Every line containing the string "Stefanesti" is to be copied from the records.
▼▼▼
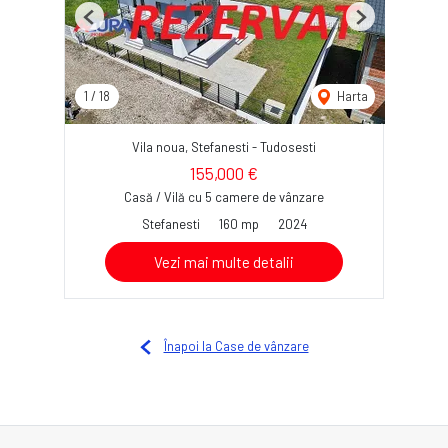
Previous
Next
1
/
18
Harta
Vila noua, Stefanesti - Tudosesti
155,000 €
Casă / Vilă cu 5 camere de vânzare
Stefanesti
160 mp
2024
Vezi mai multe detalii
Înapoi la Case de vânzare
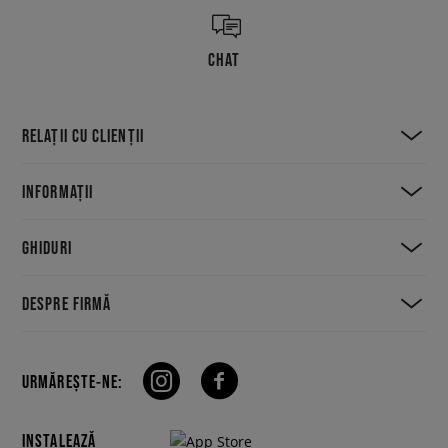
CHAT
RELAȚII CU CLIENȚII
INFORMAȚII
GHIDURI
DESPRE FIRMĂ
URMĂREȘTE-NE:
INSTALEAZĂ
▲▲▲
Exercise result:
Vila noua, Stefanesti - Tudosesti
Stefanesti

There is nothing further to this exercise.